Неверно построенные семейные отношения заканчиваются внебрачными связями. Или ведут к самому неприятному — так называемому menage a trois. Если нам с Позвоночником, где бы мы ни находились, не удается договориться, как вороны на падаль слетаются хиропрактики, жрецы-физиотерапевты, массажисты, массажистки и просто садисты; нас пытаются исцелить кварцевыми лампами, иглоукалыванием, наложением рук и ароматерапией.
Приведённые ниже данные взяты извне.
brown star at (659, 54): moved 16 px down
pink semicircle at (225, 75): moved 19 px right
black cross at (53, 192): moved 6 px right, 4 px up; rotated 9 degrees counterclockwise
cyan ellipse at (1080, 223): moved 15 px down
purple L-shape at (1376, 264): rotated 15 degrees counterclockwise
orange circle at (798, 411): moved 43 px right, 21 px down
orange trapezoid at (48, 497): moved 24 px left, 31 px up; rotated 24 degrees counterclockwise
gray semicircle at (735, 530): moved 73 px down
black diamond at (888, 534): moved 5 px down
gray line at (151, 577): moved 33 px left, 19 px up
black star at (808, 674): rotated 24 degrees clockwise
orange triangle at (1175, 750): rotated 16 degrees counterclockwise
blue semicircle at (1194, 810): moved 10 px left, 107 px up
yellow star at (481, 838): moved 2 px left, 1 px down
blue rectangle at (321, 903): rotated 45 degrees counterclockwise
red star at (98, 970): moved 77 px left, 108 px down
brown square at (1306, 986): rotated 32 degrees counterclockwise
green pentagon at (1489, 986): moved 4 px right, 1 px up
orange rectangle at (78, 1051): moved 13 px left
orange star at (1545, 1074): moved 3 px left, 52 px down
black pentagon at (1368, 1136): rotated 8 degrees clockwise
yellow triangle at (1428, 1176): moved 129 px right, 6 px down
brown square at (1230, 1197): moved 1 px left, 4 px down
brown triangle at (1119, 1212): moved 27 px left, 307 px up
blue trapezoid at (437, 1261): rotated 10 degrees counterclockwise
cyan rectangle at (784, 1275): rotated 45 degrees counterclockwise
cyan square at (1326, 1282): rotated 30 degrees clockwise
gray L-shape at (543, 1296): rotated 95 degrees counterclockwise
Самые запоминающиеся примеры: в Бразилии — полуголый мужик чудовищных размеров, оборудовавший камеру пыток в подвале отеля, который обещал избавить меня от болей при помощи сильной струи воды и обрушил на меня целый водопад (не помогло); в Париже — не блещущий чистотой старичок китаец на каком-то чердаке, уложивший меня на не блещущую чистотой кровать и воткнувший в разные места мириады игл (не помогло); и, наконец, могучая дама, чистый Рембо в юбке, которая буквально за шкирку волокла меня к своему орудию пыток, сладострастно шепча: «Я выправлю твой Позвоночник!» (не помогло).
Но самым незабываемым стал Doctor Strangelove. Я не решаюсь назвать его настоящее имя, для врача такое имя — чистая смерть, по-голландски оно звучало бы как «доктор Рак». (Я не шучу!) Свидание с ним в одном крупном европейском городе организовал, исключительно из жалости, мой издатель.
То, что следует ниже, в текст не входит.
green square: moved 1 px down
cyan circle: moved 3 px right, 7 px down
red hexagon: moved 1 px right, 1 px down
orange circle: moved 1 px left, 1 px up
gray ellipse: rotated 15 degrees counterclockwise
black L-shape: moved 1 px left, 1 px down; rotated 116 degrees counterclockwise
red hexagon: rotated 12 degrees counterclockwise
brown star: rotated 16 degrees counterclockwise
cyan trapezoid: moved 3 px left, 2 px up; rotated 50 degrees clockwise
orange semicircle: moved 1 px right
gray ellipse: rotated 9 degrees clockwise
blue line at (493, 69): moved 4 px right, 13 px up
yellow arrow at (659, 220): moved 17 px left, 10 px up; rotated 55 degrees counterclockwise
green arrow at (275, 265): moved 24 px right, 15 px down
От вида кабинета доктора Р. захватывало дух. Стены сверкали белизной, мебель — пластиком, лампы — неоном. Шестое чувство шепнуло мне: счет ожидается заоблачный. Феи, которые записывали
мое имя и все прочее в компьютер, выглядели так, словно еда и питье не требуются им вовсе. Они не говорили, а журчали, словно ручейки. Меня попросили подождать, я сел — и утонул в неопределенном предмете современной мебели. Наконец меня представили самому доктору Р.: белые волосы, белые сабо, белые носки, белый халат, белые зубы. Я почувствовал себя бедным, грязным и оборванным. Он занес в компьютер дополнительные данные обо мне и, произведя некие мистические операции, вычислил, что необходимо сделать с моим неверно функционирующим телом; Позвоночник, оказывается, необходимо растянуть, тогда наступит новый период его отсутствия, как бы возвращение во времена безоблачного детства. Я выкатился за дверь, сжимая в руке бумажку, которую полагалось «показать своему доктору». Последнее напутствие было произнесено брезгливым тоном, словно перед ним стоял не я, а ничтожный доктор из далекой Голландии: крестьянин в деревянных башмаках, с бидоном молока в руке и толстенной сигарой в зубах.
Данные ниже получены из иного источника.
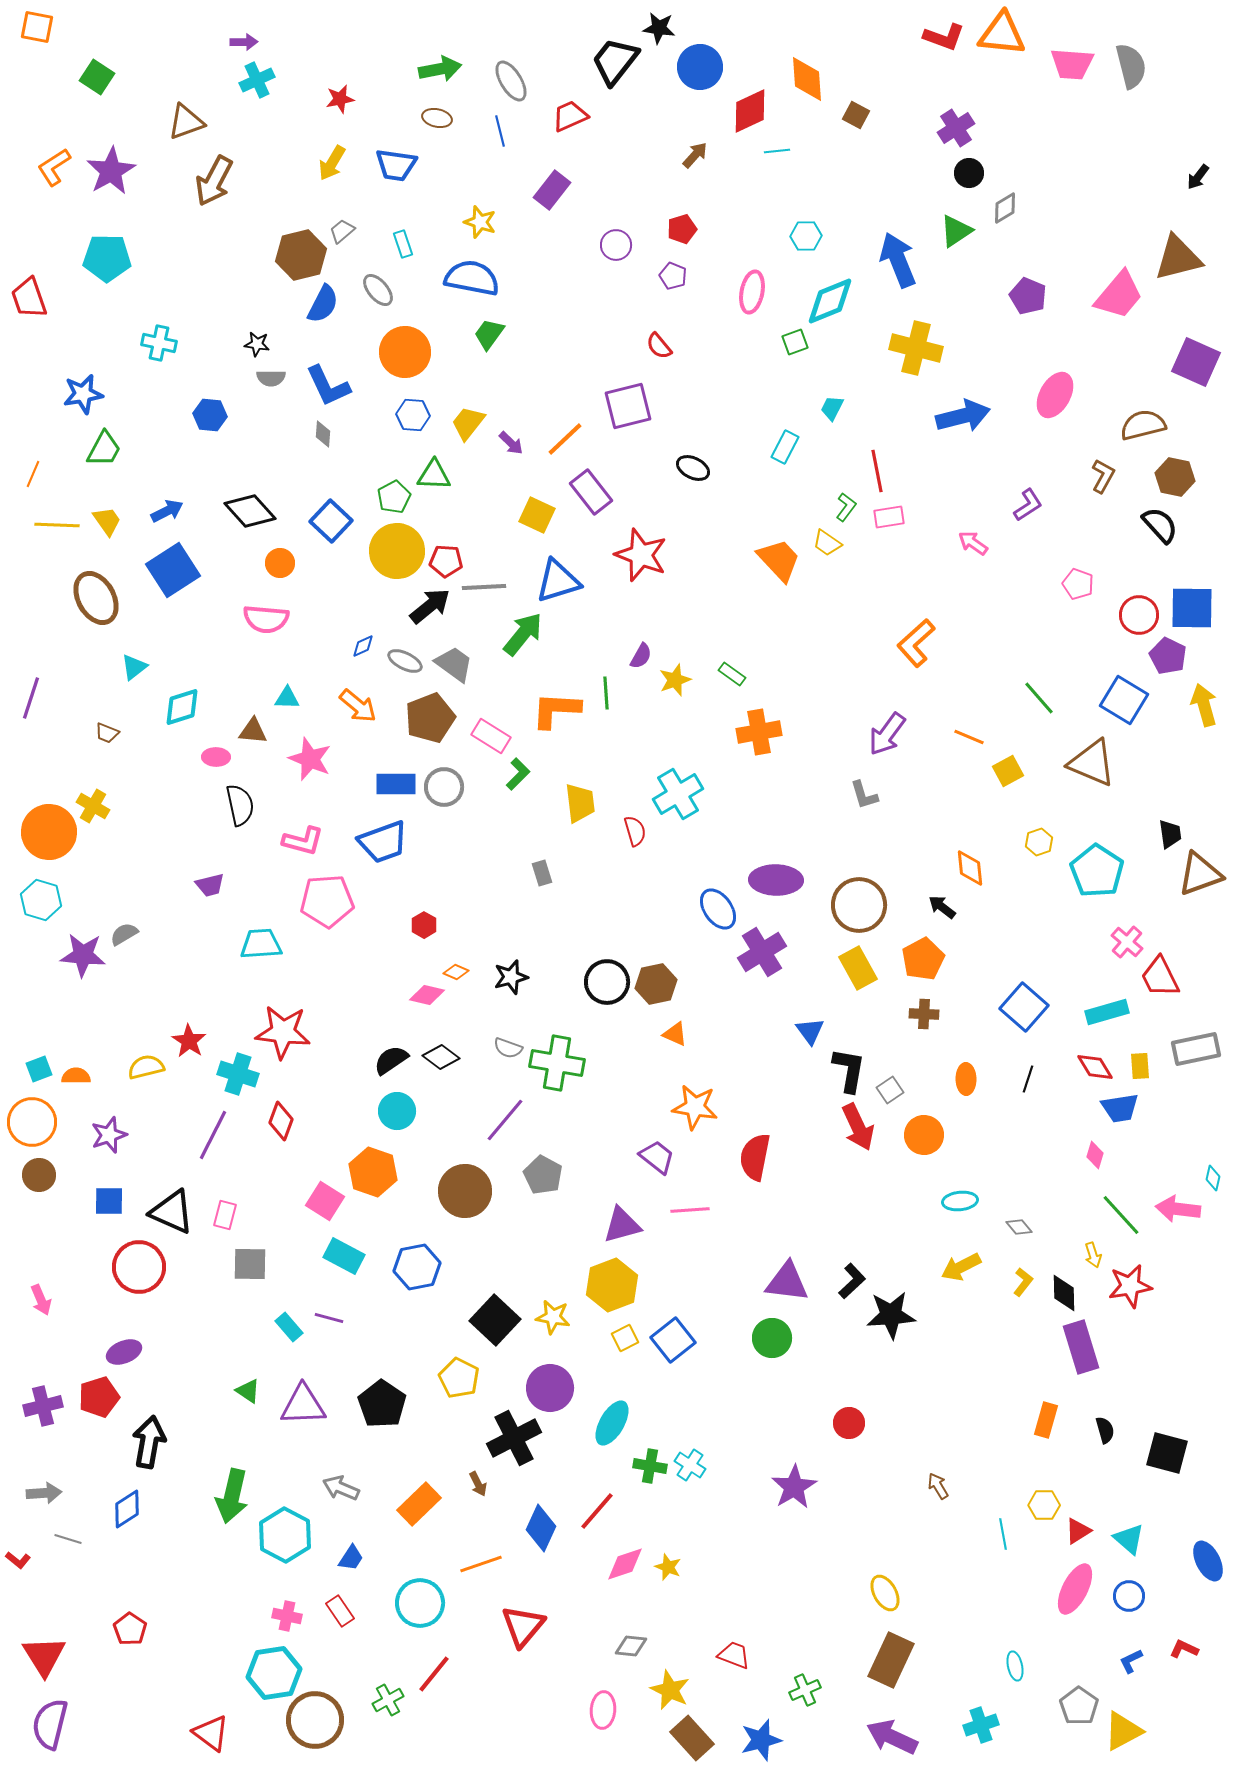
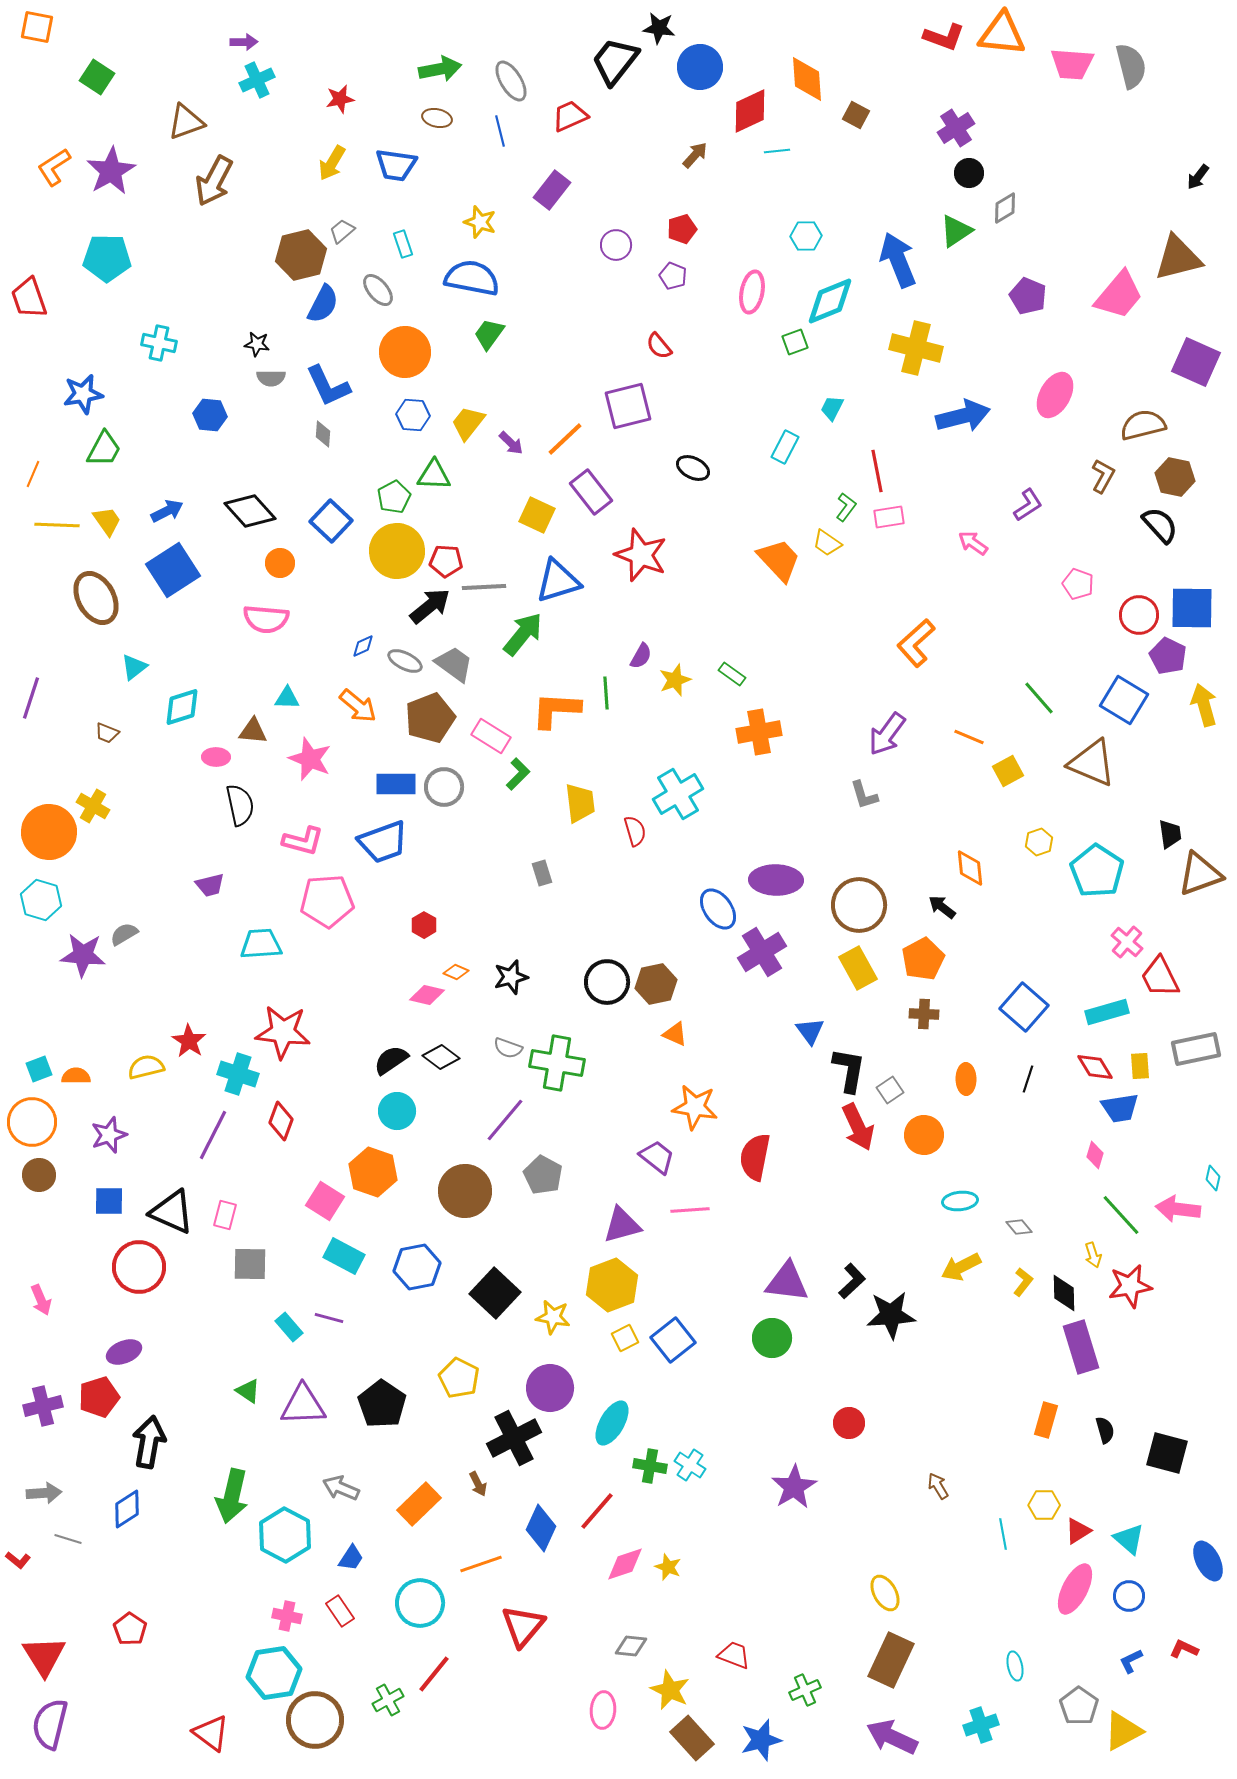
black square at (495, 1320): moved 27 px up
Кабинет голландского доктора не поразил меня ничем, кроме портрета матери на каминной полке. Фей у него не водилось, дверь он отворял сам. Осмотрев мой бедный скелет, поворачивая, наклоняя и растягивая его в разные стороны, он обратился наконец к письму знаменитого зарубежного коллеги. Проглядывая список предложенных мер, он время от времени замечал: «На вашем месте я не стал бы этого делать». И каждый раз я радостно соглашался, хотя и не знал, о чем идет речь. Дочитав до конца, доктор предложил:
— Сходите к госпоже Икс, она занимается Менсендик-терапией [99]; она даст вам пяток упражнений, которые надо делать ежедневно.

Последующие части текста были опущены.